An example: The Wynne government banned employers from requiring staff to get a sick note for a short-term illness. The Ford Government reinstated this, so primary care providers must waste precious time writing notes saying, “Yes, this patient has a cough and runny nose.” A poor use of resources! Sick people should be home recovering, not bringing their germs into doctors’ offices, walk-in clinics, and the ER.

Also, many patients with no family doctor have to go to a walk-in clinic or the ER once a month to get prescriptions renewed. What a waste of time the clinic/ER could be spending on hands-on​ care. This needs to change, but again, only the province can do it.

As for recruiting more family doctors to the Sault…again, we need to get real. We are competing for family doctors with every other city in our country, including many with way more amenities than us. A recent Sootoday article mentioned recruiting nurse-practitioners, but I bet they are also a hot commodity because of the doctor shortage. And as far as internationally trained doctors go, getting them licensed is a complex problem. Making it easier for them is a good idea, but I feel like we will get more bang for our buck focusing on making family medicine more attractive to our home-grown doctors.

Another thing we need to face reality on is while it’s tragic that 10,000 Group Health Centre patients are about to lose their family doctor, in the last week I have chatted with other locals who have been without a family doctor for many years, one person more than 20 years! There’s something wrong with a system where some people have gone two decades doctor-less while others seem to get a new doctor relatively quickly. Who’s most deserving to skip to the head of the queue? The person who’s been doctor-less longest​, the person who’s been at a given practice the longest​, ​o​r the one with the worst health problems? This ​all very Hunger Games​-ish. ​“May the odds be ever in your favour.” We are now fighting amongst ourselves about who is most worthy because a series of provincial governments have made bad decisions.
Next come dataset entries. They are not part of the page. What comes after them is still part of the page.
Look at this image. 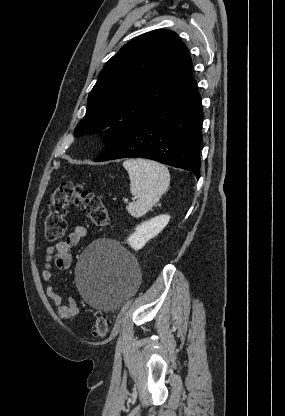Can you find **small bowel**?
Wrapping results in <instances>:
<instances>
[{
  "label": "small bowel",
  "instance_id": "1",
  "mask_svg": "<svg viewBox=\"0 0 285 416\" xmlns=\"http://www.w3.org/2000/svg\"><path fill=\"white\" fill-rule=\"evenodd\" d=\"M87 235V229L83 226L75 227L64 240L59 241L46 249V264L41 273L42 280L48 283L47 297L57 306V315L62 321L74 319L79 314V307L72 297L65 298L53 284L52 269H68L72 263V250Z\"/></svg>",
  "mask_w": 285,
  "mask_h": 416
}]
</instances>
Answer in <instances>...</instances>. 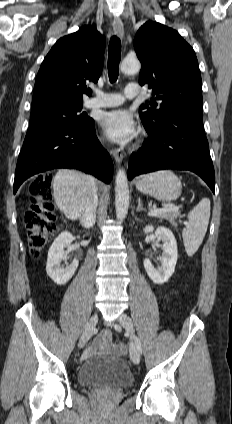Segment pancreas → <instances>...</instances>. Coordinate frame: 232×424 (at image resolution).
<instances>
[{"mask_svg":"<svg viewBox=\"0 0 232 424\" xmlns=\"http://www.w3.org/2000/svg\"><path fill=\"white\" fill-rule=\"evenodd\" d=\"M158 218H160V219H166V220H168L173 226H177V223H176V219H177V217H178V214L177 213H175V212H165V213H162V214H160V215H158L157 216Z\"/></svg>","mask_w":232,"mask_h":424,"instance_id":"cf45deb5","label":"pancreas"}]
</instances>
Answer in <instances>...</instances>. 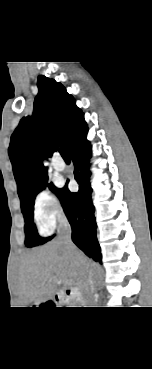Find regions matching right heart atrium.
<instances>
[{
  "label": "right heart atrium",
  "instance_id": "obj_1",
  "mask_svg": "<svg viewBox=\"0 0 152 369\" xmlns=\"http://www.w3.org/2000/svg\"><path fill=\"white\" fill-rule=\"evenodd\" d=\"M62 216L63 207L57 195L49 188L38 191L33 203V217L38 229L50 233Z\"/></svg>",
  "mask_w": 152,
  "mask_h": 369
}]
</instances>
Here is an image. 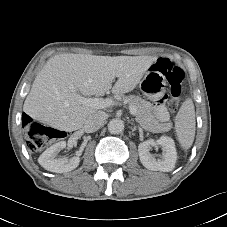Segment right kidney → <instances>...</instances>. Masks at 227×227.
Segmentation results:
<instances>
[{"label": "right kidney", "mask_w": 227, "mask_h": 227, "mask_svg": "<svg viewBox=\"0 0 227 227\" xmlns=\"http://www.w3.org/2000/svg\"><path fill=\"white\" fill-rule=\"evenodd\" d=\"M66 147L65 141H60L47 148L39 157V164L48 171L55 173H65L75 169L80 162L79 156L70 159L55 158L56 155Z\"/></svg>", "instance_id": "obj_1"}]
</instances>
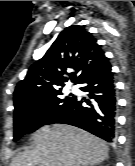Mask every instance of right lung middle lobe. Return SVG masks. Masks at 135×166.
Instances as JSON below:
<instances>
[{"instance_id": "obj_1", "label": "right lung middle lobe", "mask_w": 135, "mask_h": 166, "mask_svg": "<svg viewBox=\"0 0 135 166\" xmlns=\"http://www.w3.org/2000/svg\"><path fill=\"white\" fill-rule=\"evenodd\" d=\"M61 94L59 92L42 101L15 109L13 140L16 141L24 134L34 132L44 124L52 123L63 113L72 104L74 96L62 99Z\"/></svg>"}]
</instances>
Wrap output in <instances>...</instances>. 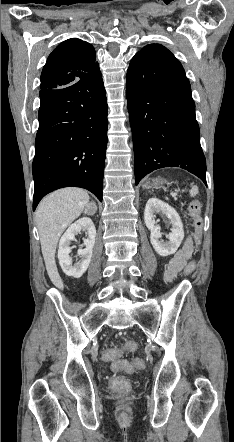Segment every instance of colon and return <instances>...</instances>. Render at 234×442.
Returning a JSON list of instances; mask_svg holds the SVG:
<instances>
[{
	"label": "colon",
	"instance_id": "5ec220e1",
	"mask_svg": "<svg viewBox=\"0 0 234 442\" xmlns=\"http://www.w3.org/2000/svg\"><path fill=\"white\" fill-rule=\"evenodd\" d=\"M202 204L199 200L193 201L188 207V215L191 221V225L194 229V240L199 243L202 230V220L200 217ZM195 262L189 261L184 268V274L190 275L195 271ZM136 349V344L133 342H126L121 346H107L101 348L99 353L104 361L111 362L112 370L116 373L125 372L133 373L136 370H140L144 367L143 358L135 356L131 361L122 359L125 352H133ZM132 382L127 377H116L115 380L110 381L111 389L125 390L131 389Z\"/></svg>",
	"mask_w": 234,
	"mask_h": 442
}]
</instances>
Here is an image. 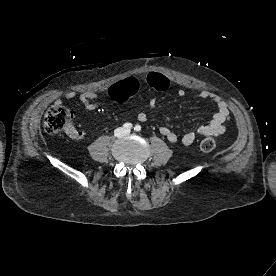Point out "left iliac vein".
<instances>
[{"mask_svg":"<svg viewBox=\"0 0 276 276\" xmlns=\"http://www.w3.org/2000/svg\"><path fill=\"white\" fill-rule=\"evenodd\" d=\"M129 133H130V131H126V132H125V134H129Z\"/></svg>","mask_w":276,"mask_h":276,"instance_id":"obj_1","label":"left iliac vein"}]
</instances>
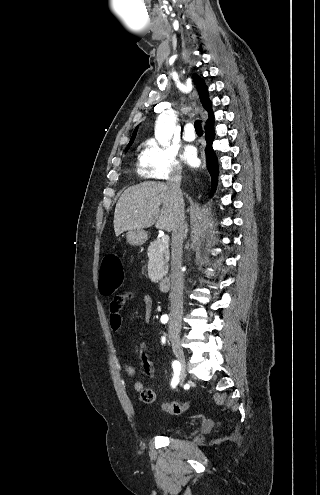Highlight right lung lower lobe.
Returning a JSON list of instances; mask_svg holds the SVG:
<instances>
[{
    "instance_id": "obj_1",
    "label": "right lung lower lobe",
    "mask_w": 320,
    "mask_h": 495,
    "mask_svg": "<svg viewBox=\"0 0 320 495\" xmlns=\"http://www.w3.org/2000/svg\"><path fill=\"white\" fill-rule=\"evenodd\" d=\"M205 139H206V161H207V170L210 173L211 181H212V191L214 192L217 184L218 177V161L215 154V151L212 147L213 140L215 138L214 131V122L206 125L205 127ZM213 194V193H212Z\"/></svg>"
}]
</instances>
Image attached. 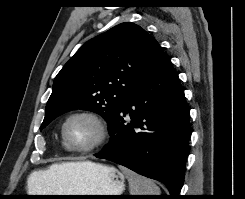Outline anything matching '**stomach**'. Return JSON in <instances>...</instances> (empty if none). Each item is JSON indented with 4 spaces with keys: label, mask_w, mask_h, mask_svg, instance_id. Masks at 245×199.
<instances>
[{
    "label": "stomach",
    "mask_w": 245,
    "mask_h": 199,
    "mask_svg": "<svg viewBox=\"0 0 245 199\" xmlns=\"http://www.w3.org/2000/svg\"><path fill=\"white\" fill-rule=\"evenodd\" d=\"M124 175L114 167L89 163L74 170L65 184V190L49 195H121L125 188ZM48 195V194H47ZM52 199H102L101 196H76Z\"/></svg>",
    "instance_id": "1"
}]
</instances>
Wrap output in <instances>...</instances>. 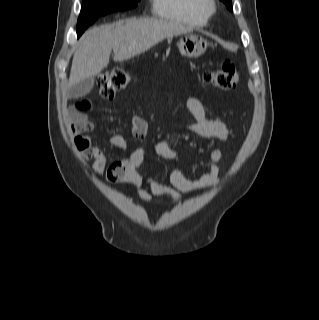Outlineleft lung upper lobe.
<instances>
[{"instance_id":"5c2ea615","label":"left lung upper lobe","mask_w":319,"mask_h":320,"mask_svg":"<svg viewBox=\"0 0 319 320\" xmlns=\"http://www.w3.org/2000/svg\"><path fill=\"white\" fill-rule=\"evenodd\" d=\"M225 3L226 7L230 10L233 11V7H232V2L231 0H221Z\"/></svg>"}]
</instances>
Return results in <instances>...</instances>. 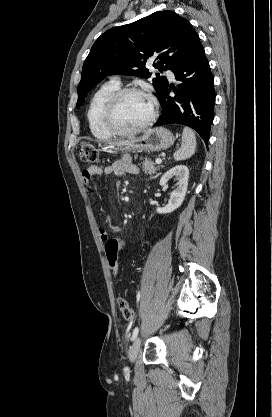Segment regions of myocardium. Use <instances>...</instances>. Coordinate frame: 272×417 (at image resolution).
I'll return each instance as SVG.
<instances>
[{
  "label": "myocardium",
  "mask_w": 272,
  "mask_h": 417,
  "mask_svg": "<svg viewBox=\"0 0 272 417\" xmlns=\"http://www.w3.org/2000/svg\"><path fill=\"white\" fill-rule=\"evenodd\" d=\"M129 95H140L145 97L151 104V115L150 117L141 125L132 128V129H121L116 126L114 118L116 110L121 103V101ZM158 111L154 99L147 92L136 88V87H126L120 88L116 91L107 101L104 111H103V124L104 127L112 134L118 136H129L137 134L144 131L150 127L157 117Z\"/></svg>",
  "instance_id": "myocardium-1"
}]
</instances>
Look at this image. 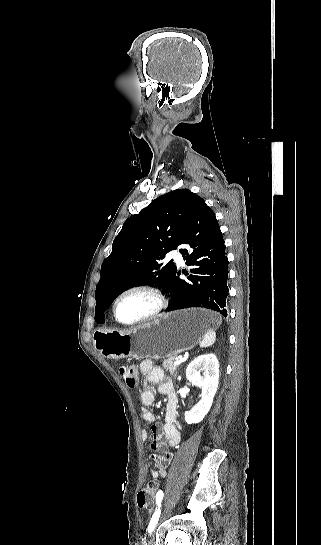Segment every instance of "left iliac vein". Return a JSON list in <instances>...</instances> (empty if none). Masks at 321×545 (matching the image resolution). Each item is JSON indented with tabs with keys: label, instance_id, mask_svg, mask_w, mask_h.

Finally, I see people calling for privatized healthcare, but this is also magical thinking. No country has ever attempted to add a privatized healthcare system at a time with huge shortages of doctors, nurses, and other healthcare workers. Because of this shortage, a private system will hasten the demise of public healthcare as private facilities that can pay better thanks to rich owners poach doctors and staff. Since Alberta began pushing privatized surgeries, it's been reported there are overall fewer surgeries are being done and wait lists are longer.

In conclusion, instead of fighting each other, let’s look to the province​, and ask for bold action focusing on rejuvenating our public system NOW.